Shadow maps are managed by a memory pool with free list to avoid repeatedly allocating and deleting shadow map memory on the GPU. They're also cached across frames when there are no dynamic shadow casters within the light's bounding cube/radius of influence. Dynamic objects such as building AI people, the player, balls, elevators, etc. will force the shadow map of that light to be updated each frame. Typically only a few of the 60 shadow maps are updated in any given frame, which gives reasonable performance. Room object occlusion culling and view frustum tests are enabled during the shadow pass (and reflection pass for mirrors) as well.


Conclusion

Since this post is all text and few images, I'll add a short video at the end showing that I have working elevators. The player can press the call buttons outside the elevator or the buttons on the inside. The buttons and floor numbers light up, and the elevator will go to the correct floor. The doors open and close as well. The elevator has sliding and "ding" sounds that I wasn't able to record in this video.
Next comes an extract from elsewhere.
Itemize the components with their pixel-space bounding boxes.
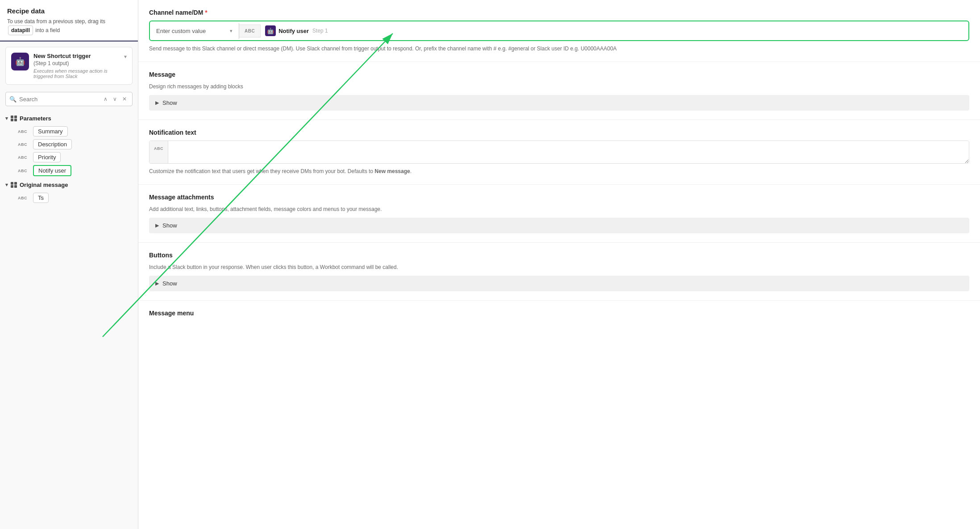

All of the code can be found in my open source 3DWorld GitHub project. For example, the code to place objects in rooms can be found here.

Sunday, April 11, 2021

Procedural Buildings: Object Interaction

I'm continuing to work on my game where the player steals valuable items from houses and office buildings while avoiding zombies. My goal is to make almost every object inside the building both something the player can steal, and something the player can interact with either before or after stealing it. I also want to make this as silly as possible rather than a horror game. I started with the basic set of player object interactions required for gameplay, and some other easy ones, which were implemented earlier:

  • Picking up objects
  • Opening room, closet, and bathroom stall doors (which may be locked)
  • Opening and closing dresser, desk, and nightstand drawers
  • Turning on and off ceiling room lights and lamps
  • Throwing and kicking basketballs and soccer balls
  • Drinking beverages (wine, beer, Coke, water, and newly added poison)
  • Riding elevators up and down
  • Spinning office chairs

This time I've added many more object interactions to increase the fun level. Why stop at stealing when you can trash someone's house in the process? Add graffiti, make a mess, and run up their utility bills. The zombies won't care, but when those people return to their houses after the invasion, won't they be in for a surprise!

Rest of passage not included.